» About this exercise:
Only a number is wanted here: how many lines in the entries below contain the word "ثقفی".

Data entries
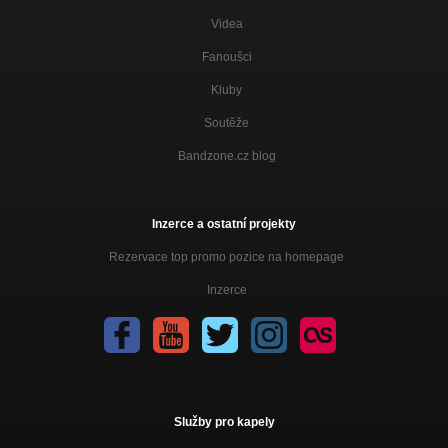
Videa
Fanoušci
Kluby
Soutěže
Bandzone.cz blog
Inzerce a ostatní projekty
Rezervace top promo pozice na homepage
Inzerce
Služby pro kapely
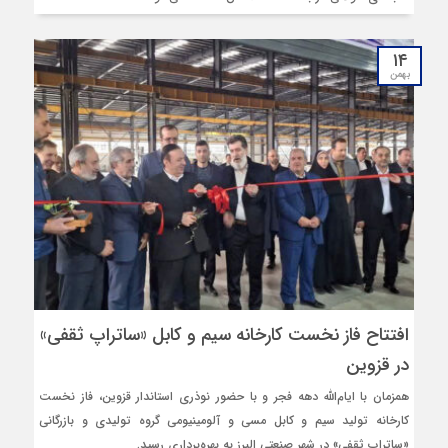
۱۴
بهمن
افتتاح فاز نخست کارخانه سیم و کابل «ساتراپ ثقفی»
در قزوین
همزمان با ایام‌الله دهه فجر و با حضور نوذری استاندار قزوین، فاز نخست
کارخانه تولید سیم و کابل مسی و آلومینیومی گروه تولیدی و بازرگانی
«ساتراپ ثقفی» در شهر صنعتی البرز به بهره‌برداری رسید.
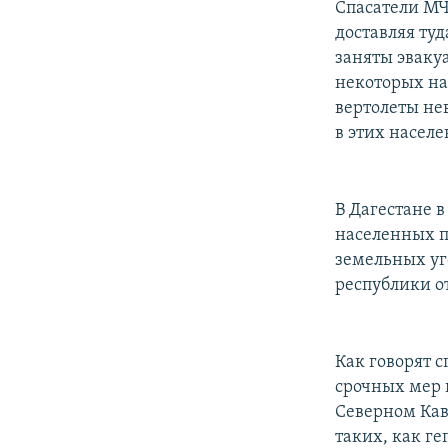
Спасатели МЧ
доставляя ту
заняты эваку
некоторых на
вертолеты не
в этих населе
В Дагестане в
населенных п
земельных уг
республики от
Как говорят 
срочных мер 
Северном Кав
таких, как г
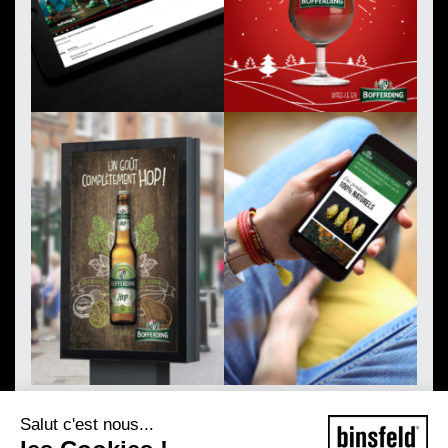
Salut c'est nous...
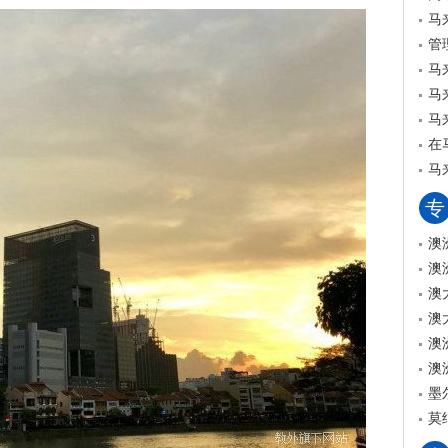
马
管
马
马
马
在
马
专
澳
澳
澳
澳
澳
澳
墨
莫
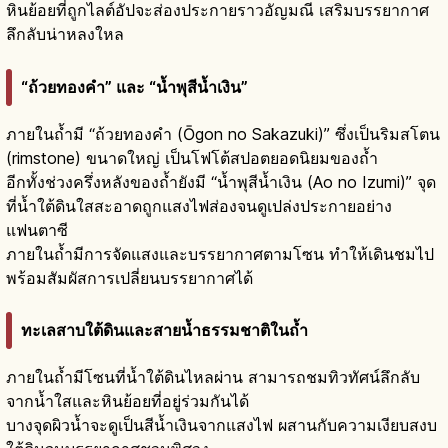
หินย้อยที่ถูกไลต์อัปจะส่องประกายราวอัญมณี เสริมบรรยากาศ
ลึกลับน่าหลงใหล
“ถ้วยทองคำ” และ “น้ำพุสีน้ำเงิน”
ภายในถ้ำมี “ถ้วยทองคำ (Ōgon no Sakazuki)” ซึ่งเป็นริมสโตน
(rimstone) ขนาดใหญ่ เป็นโฟโต้สปอตยอดนิยมของถ้ำ
อีกทั้งช่วงครึ่งหลังของถ้ำยังมี “น้ำพุสีน้ำเงิน (Ao no Izumi)” จุด
ที่น้ำใต้ดินใสสะอาดถูกแสงไฟส่องจนดูเปล่งประกายอย่าง
แฟนตาซี
ภายในถ้ำมีการจัดแสงและบรรยากาศตามโซน ทำให้เดินชมไป
พร้อมสัมผัสการเปลี่ยนบรรยากาศได้
ทะเลสาบใต้ดินและสายน้ำธรรมชาติในถ้ำ
ภายในถ้ำมีโซนที่น้ำใต้ดินไหลผ่าน สามารถชมทิวทัศน์ลึกลับ
จากน้ำใสและหินย้อยที่อยู่ร่วมกันได้
บางจุดผิวน้ำจะดูเป็นสีน้ำเงินจากแสงไฟ ผสานกับความเงียบสงบ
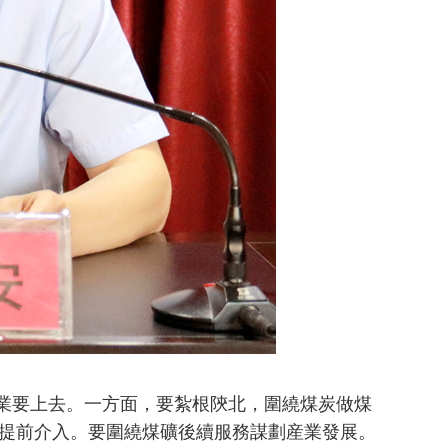
業要上去。一方面，要紮根陝北，圍繞煤炭做煤
提前介入。要圍繞煤礦後續服務謀劃産業發展。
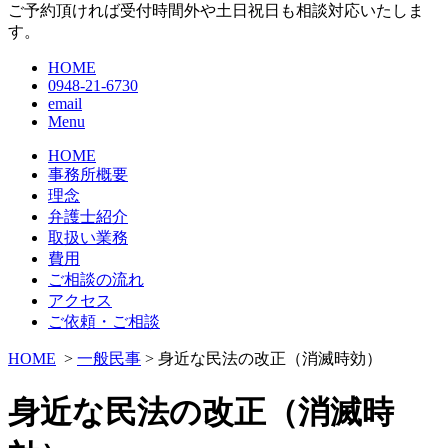
ご予約頂ければ受付時間外や土日祝日も相談対応いたしま
す。
HOME
0948-21-6730
email
Menu
HOME
事務所概要
理念
弁護士紹介
取扱い業務
費用
ご相談の流れ
アクセス
ご依頼・ご相談
HOME
>
一般民事
> 身近な民法の改正（消滅時効）
身近な民法の改正（消滅時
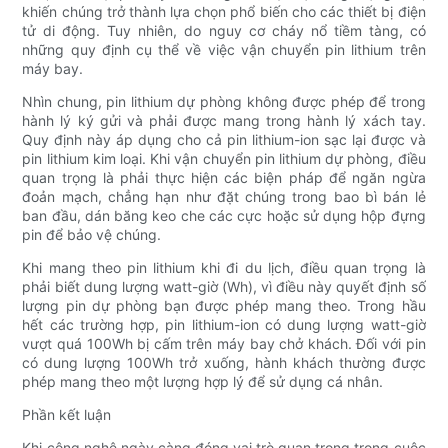
khiến chúng trở thành lựa chọn phổ biến cho các thiết bị điện
tử di động. Tuy nhiên, do nguy cơ cháy nổ tiềm tàng, có
những quy định cụ thể về việc vận chuyển pin lithium trên
máy bay.
Nhìn chung, pin lithium dự phòng không được phép để trong
hành lý ký gửi và phải được mang trong hành lý xách tay.
Quy định này áp dụng cho cả pin lithium-ion sạc lại được và
pin lithium kim loại. Khi vận chuyển pin lithium dự phòng, điều
quan trọng là phải thực hiện các biện pháp để ngăn ngừa
đoản mạch, chẳng hạn như đặt chúng trong bao bì bán lẻ
ban đầu, dán băng keo che các cực hoặc sử dụng hộp đựng
pin để bảo vệ chúng.
Khi mang theo pin lithium khi đi du lịch, điều quan trọng là
phải biết dung lượng watt-giờ (Wh), vì điều này quyết định số
lượng pin dự phòng bạn được phép mang theo. Trong hầu
hết các trường hợp, pin lithium-ion có dung lượng watt-giờ
vượt quá 100Wh bị cấm trên máy bay chở khách. Đối với pin
có dung lượng 100Wh trở xuống, hành khách thường được
phép mang theo một lượng hợp lý để sử dụng cá nhân.
Phần kết luận
Khi công nghệ ngày càng đóng vai trò quan trọng trong cuộc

» Your response:
2